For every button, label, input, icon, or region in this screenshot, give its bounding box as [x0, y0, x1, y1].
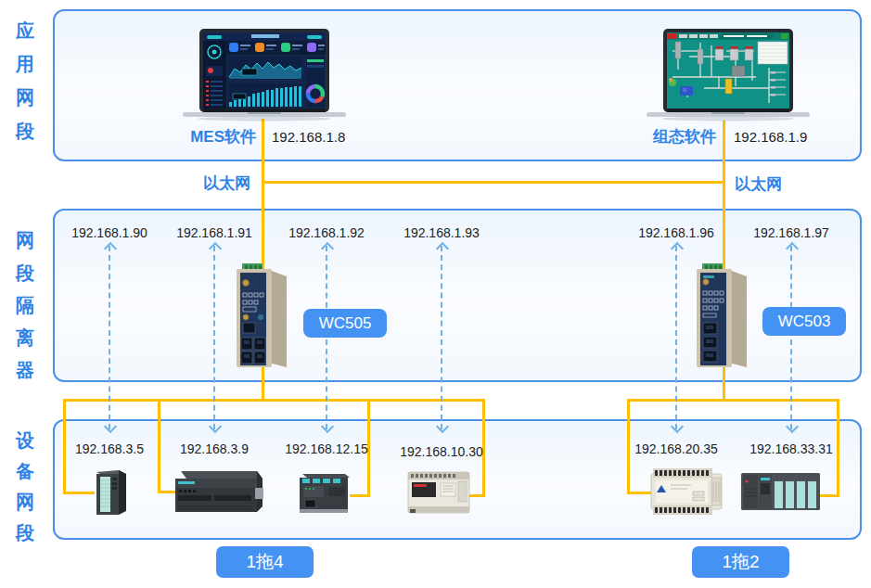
- wc505-lan-ip-3: 192.168.1.92: [275, 225, 378, 240]
- group1-badge: 1拖4: [216, 546, 314, 578]
- siemens-s7-1200-plc-icon: [297, 472, 352, 515]
- cable-stub-1: [63, 492, 95, 494]
- dashed-link-arrow-5: [675, 246, 677, 429]
- device-ip-1: 192.168.3.5: [58, 441, 160, 456]
- delta-dvp-plc-icon: [650, 467, 724, 516]
- ethernet-label-right: 以太网: [735, 173, 782, 195]
- mes-ip: 192.168.1.8: [272, 129, 345, 145]
- cable-stub-3: [350, 494, 370, 497]
- dashed-link-arrow-6: [790, 246, 792, 429]
- siemens-sm-module-plc-icon: [91, 467, 130, 517]
- scada-ip: 192.168.1.9: [734, 129, 807, 145]
- mes-laptop-image: [183, 29, 346, 121]
- scada-software-label: 组态软件: [618, 126, 716, 147]
- device-ip-4: 192.168.10.30: [391, 444, 493, 459]
- cable-bus-right: [627, 399, 839, 402]
- cable-bus-left: [63, 399, 485, 402]
- wc505-model-badge: WC505: [303, 309, 387, 338]
- wc505-isolator-image: [233, 263, 292, 375]
- mitsubishi-fx-plc-icon: [407, 468, 472, 517]
- wc503-model-badge: WC503: [762, 307, 846, 336]
- dashed-link-arrow-3: [326, 246, 327, 429]
- ethernet-label-left: 以太网: [181, 173, 250, 194]
- group2-badge: 1拖2: [692, 546, 789, 578]
- wc505-lan-ip-4: 192.168.1.93: [391, 225, 493, 240]
- dashed-link-arrow-1: [109, 246, 110, 429]
- isolation-segment-title: 网段隔离器: [14, 224, 36, 387]
- siemens-s7-200-plc-icon: [173, 469, 264, 516]
- scada-laptop-image: [647, 29, 810, 121]
- mitsubishi-q-rack-plc-icon: [740, 470, 822, 513]
- network-topology-diagram: 应用网段 网段隔离器 设备网段: [0, 0, 871, 588]
- device-ip-5: 192.168.20.35: [625, 441, 727, 456]
- wc503-lan-ip-2: 192.168.1.97: [740, 225, 842, 240]
- application-segment-title: 应用网段: [14, 14, 36, 147]
- wc503-lan-ip-1: 192.168.1.96: [625, 225, 727, 240]
- dashed-link-arrow-2: [213, 246, 215, 429]
- device-segment-title: 设备网段: [14, 426, 36, 548]
- mes-software-label: MES软件: [158, 126, 256, 147]
- device-ip-3: 192.168.12.15: [275, 441, 378, 456]
- device-ip-2: 192.168.3.9: [163, 441, 265, 456]
- wc505-lan-ip-1: 192.168.1.90: [58, 225, 160, 240]
- device-ip-6: 192.168.33.31: [740, 441, 842, 456]
- wc505-lan-ip-2: 192.168.1.91: [163, 225, 265, 240]
- dashed-link-arrow-4: [441, 246, 442, 429]
- wc503-isolator-image: [693, 263, 752, 375]
- cable-ethernet-trunk: [262, 181, 725, 184]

# # # # # # #

### Exercise details
The string "cable" may appear in lines of the listing above; tally those lines and give the number only.

### Task result
5